Sunday, January 29, 2006

Her attempt to castrate him was the hidden issue in their divorce. It was a second marriage for her, a first for him. As a white haired, older diabetic, he had impotence issues. As a woman whose only other experience with a man was a twenty-something in the prime of life, she took that problem as a personal affront. She could see and accept no other exploration and refused to do anything that could lead her to any other conclusion that he had to be made to pay and had to be rejected in turn.

So it is with many people and God. They lose a spouse, a job, a child and decide there is no explanation for what has happened other than that God is unworthy and must be rejected. Sometimes the issue is obvious, such as a parent who has buried too many loving children, sometimes hidden, like a man's anger at God after losing twenty pounds did not reduce his triglyceride levels.

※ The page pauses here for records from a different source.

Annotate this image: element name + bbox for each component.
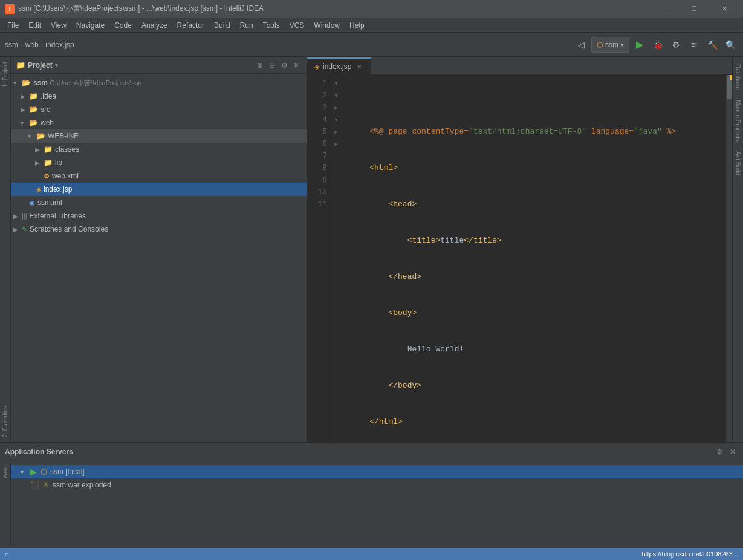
tree-webxml[interactable]: ▶ ⚙ web.xml <box>11 169 307 183</box>
ant-tab[interactable]: Ant Build <box>733 146 742 180</box>
run-icon: ▶ <box>30 467 37 477</box>
breadcrumb-web[interactable]: web <box>25 41 39 49</box>
title-bar: I ssm [C:\Users\小苦\IdeaProjects\ssm] - .… <box>0 0 743 18</box>
build-button[interactable]: 🔨 <box>704 37 720 53</box>
lib-folder-icon: 📁 <box>44 158 53 167</box>
menu-tools[interactable]: Tools <box>258 18 285 33</box>
tree-ssmiml[interactable]: ▶ ◉ ssm.iml <box>11 196 307 209</box>
classes-folder-icon: 📁 <box>44 145 53 154</box>
arrow-icon: ▾ <box>21 469 27 475</box>
project-tab-edge[interactable]: 1. Project <box>1 57 10 92</box>
search-back-button[interactable]: ◁ <box>573 37 589 53</box>
tree-lib[interactable]: ▶ 📁 lib <box>11 156 307 169</box>
tree-webinf[interactable]: ▾ 📂 WEB-INF <box>11 129 307 143</box>
bottom-header: Application Servers ⚙ ✕ <box>0 443 743 460</box>
menu-view[interactable]: View <box>46 18 71 33</box>
tree-root-label: ssm C:\Users\小苦\IdeaProjects\ssm <box>33 79 144 88</box>
editor-scrollbar[interactable] <box>726 75 732 442</box>
code-editor[interactable]: 1 2 3 4 5 6 7 8 9 10 11 ▾ ▾ ▸ ▾ <box>307 75 732 442</box>
main-area: 1. Project 2. Favorites 📁 Project ▾ ⊕ ⊟ … <box>0 57 743 442</box>
server-list: ▾ ▶ ⬡ ssm [local] ⬛ ⚠ ssm:war exploded <box>11 463 743 545</box>
debug-button[interactable]: 🐞 <box>650 37 666 53</box>
locate-button[interactable]: ⊕ <box>255 60 265 71</box>
menu-run[interactable]: Run <box>235 18 258 33</box>
project-label: Project <box>28 61 53 70</box>
minimize-button[interactable]: — <box>650 0 678 18</box>
project-title: 📁 Project ▾ <box>16 60 58 70</box>
fold-3[interactable]: ▾ <box>331 77 341 90</box>
close-button[interactable]: ✕ <box>710 0 738 18</box>
server-war-exploded[interactable]: ⬛ ⚠ ssm:war exploded <box>11 478 743 492</box>
tree-idea[interactable]: ▶ 📁 .idea <box>11 90 307 103</box>
war-label: ssm:war exploded <box>53 481 111 489</box>
tab-close-button[interactable]: ✕ <box>355 62 363 71</box>
menu-help[interactable]: Help <box>345 18 369 33</box>
tree-web-label: web <box>41 119 54 127</box>
breadcrumb-ssm[interactable]: ssm <box>5 41 18 49</box>
bottom-title: Application Servers <box>5 448 73 456</box>
project-header: 📁 Project ▾ ⊕ ⊟ ⚙ ✕ <box>11 57 307 74</box>
tab-icon: ◈ <box>314 63 319 71</box>
arrow-icon: ▶ <box>13 213 19 220</box>
tree-classes[interactable]: ▶ 📁 classes <box>11 143 307 156</box>
run-config-dropdown-icon: ▾ <box>621 42 624 48</box>
maximize-button[interactable]: ☐ <box>680 0 708 18</box>
coverage-button[interactable]: ⚙ <box>668 37 684 53</box>
database-tab[interactable]: Database <box>733 59 742 95</box>
menu-refactor[interactable]: Refactor <box>172 18 209 33</box>
tree-scratches[interactable]: ▶ ✎ Scratches and Consoles <box>11 223 307 236</box>
server-ssm-local[interactable]: ▾ ▶ ⬡ ssm [local] <box>11 465 743 478</box>
settings-button[interactable]: ⚙ <box>279 60 290 71</box>
status-left: ⑃ <box>5 550 9 558</box>
arrow-icon: ▶ <box>13 226 19 233</box>
editor-tabs: ◈ index.jsp ✕ <box>307 57 732 75</box>
menu-code[interactable]: Code <box>109 18 137 33</box>
favorites-tab-edge[interactable]: 2. Favorites <box>1 401 10 442</box>
arrow-icon: ▾ <box>13 80 19 86</box>
src-folder-icon: 📂 <box>29 105 38 114</box>
menu-analyze[interactable]: Analyze <box>137 18 172 33</box>
menu-window[interactable]: Window <box>309 18 345 33</box>
menu-navigate[interactable]: Navigate <box>71 18 109 33</box>
tree-external-libs[interactable]: ▶ ||| External Libraries <box>11 209 307 223</box>
project-actions: ⊕ ⊟ ⚙ ✕ <box>255 60 302 71</box>
code-line-4: <head> <box>351 198 726 210</box>
arrow-icon: ▾ <box>21 120 27 126</box>
project-icon: 📁 <box>16 60 25 70</box>
code-line-9: </body> <box>351 380 726 392</box>
tree-web[interactable]: ▾ 📂 web <box>11 116 307 129</box>
breadcrumb-file[interactable]: index.jsp <box>45 41 74 49</box>
maven-tab[interactable]: Maven Projects <box>733 95 742 146</box>
tree-root[interactable]: ▾ 📂 ssm C:\Users\小苦\IdeaProjects\ssm <box>11 76 307 90</box>
menu-edit[interactable]: Edit <box>24 18 46 33</box>
bottom-tree: Web ▾ ▶ ⬡ ssm [local] ⬛ ⚠ ssm:war explod… <box>0 460 743 548</box>
tab-indexjsp[interactable]: ◈ index.jsp ✕ <box>307 57 371 74</box>
menu-file[interactable]: File <box>2 18 24 33</box>
bottom-actions: ⚙ ✕ <box>714 446 738 457</box>
code-content[interactable]: <%@ page contentType="text/html;charset=… <box>341 75 726 442</box>
tree-indexjsp-label: index.jsp <box>44 185 72 194</box>
fold-4[interactable]: ▾ <box>331 90 341 102</box>
profile-button[interactable]: ≋ <box>686 37 702 53</box>
fold-9[interactable]: ▸ <box>331 126 341 138</box>
web-tab[interactable]: Web <box>1 463 10 483</box>
fold-10[interactable]: ▸ <box>331 138 341 150</box>
tree-src[interactable]: ▶ 📂 src <box>11 103 307 116</box>
menu-build[interactable]: Build <box>209 18 235 33</box>
bottom-close-button[interactable]: ✕ <box>727 446 738 457</box>
close-panel-button[interactable]: ✕ <box>291 60 302 71</box>
tree-indexjsp[interactable]: ▶ ◈ index.jsp <box>11 183 307 196</box>
search-everywhere-button[interactable]: 🔍 <box>722 37 738 53</box>
collapse-button[interactable]: ⊟ <box>267 60 277 71</box>
code-line-8: Hello World! <box>351 343 726 356</box>
status-icon: ⑃ <box>5 550 9 558</box>
fold-6[interactable]: ▸ <box>331 102 341 114</box>
run-configuration[interactable]: ⬡ ssm ▾ <box>591 37 629 53</box>
extlibs-icon: ||| <box>22 212 27 220</box>
run-button[interactable]: ▶ <box>632 37 647 53</box>
server-name: ssm [local] <box>50 467 85 476</box>
menu-vcs[interactable]: VCS <box>285 18 310 33</box>
editor-area: ◈ index.jsp ✕ 1 2 3 4 5 6 7 8 9 10 11 <box>307 57 732 442</box>
fold-7[interactable]: ▾ <box>331 114 341 126</box>
bottom-settings-button[interactable]: ⚙ <box>714 446 725 457</box>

I finally found out about the secret when we were at the end of the property division. The knife was old and battered and obviously her separate property. He would not give it up. I and the other lawyer wasted hundreds of dollars of time before I finally offered to buy a better knife for him if he would turn it over -- and then he told me the truth.

I saw the two of them together, six months later, happy, remarried, embarrassed to see me, but wanting to tell me too. She had finally found the truth, complaining to other friends who were her age, and realized that he loved her, that the physical realities they had to deal with were not a reason to leave her husband or her church, and that there was more to life than the bitterness she had embraced.

Everyone experiences the harshness of life at some point, in ways that are either real or imagined. Sometimes the hurt we feel can not be avoid, either because our perspectives are too blind or the pain is too great. Sometimes when we cry out to God, if we cry out to God, the only response is that the feelings and pain we share with him are true, and do not offend, and that the Holy One knows we are suffering and does not condemn us.

It is what comes next. Do we let those feelings blind us, do we hold to them until they drive us to harm others or ourselves, or do we decide to find reality, beyond our human perspective.

In mediation, in law, in my profession, over and over again I deal with people who have locked themselves into false perspectives. Like someone who has fallen into a hole in the dark, they have a moment of disorientation and hurt, but they have stayed in the hole and made things worse when they could just walk out if they only would.

On this blog I am really writing only for other parents who have buried children. Especially at this time of the year, following the anniversaries of December 26 and January 26, when Courtney died and when Jessica died, with Robin's death date to come, the feelings are with me.

I know that the feelings are intense, that the experience seems to offer only one lesson -- that God is false or unworthy -- and that so many find it a terrible time, especially in a culture that in a very neo-Calvanistic way sees any tragedy or loss as proof of failure and God's disfavor (we have not come very far from Job's friends and they way they treated Job until God reproved them).

But over, and over and over again I meet people, I have experiences and I feel the greater truth. In this life, nothing is perfect and all die. The gospel makes us more aware of how unfair life is, not less. As Paul noted, without the resurrection, our knowledge would make us "of all men, most miserable." But there is more, and there is a peace that people find, if they don't hold on to the mistaken perspectives they find. In the end, nothing can separate us from the love of God but ourselves. As it says: "For I am persuaded that neither death nor life, nor angels nor principalities nor powers, nor things present nor things to come, nor height nor depth, nor any other created thing, shall be able to separate us from the love of God which is in Christ Jesus our Lord" - Romans 8:38-39.

I, too, have been persuaded that if we do not refuse to heed, Christ stands at the door and knocks, and nothing other than our own will can separate us from the love of God. May each of you find that peace.

5 comments:

Anonymous said...

Wonderful post Stephen. Thank you.

Anonymous said...

Wow... just wow. Powerful.

--harpingheather

Stephen said...

Thanks for the comments, I worry whether or not I make enough sense sometimes.

BTW, I ran across this link at another blog, in the comments:

http://www.sundayherald.com/53663

Interesting, how people find the love of God, even when it surprises them or they are not interested in it.

Again, thank you for the comments, they mean a lot to me.

annegb said...

Yes, wonderful post, Stephen, in so many ways.

One thing that happened to me right after James' suicide, when I was feeling really picked on, is that my neighbor, who was our former bishop, was diagnosed with terminal cancer.

It was so hard on our ward and our little neighborhood. But I felt that perhaps God didn't have it in just for me, that everyone suffers.
It gave me some perspective.

annegb said...

Although, you know, Stephen, I'm a little punch drunk after work tonight, but your first sentence struck me as hilarious.

If you don't read the rest of the stuff. Yeah, I guess that would be an issue.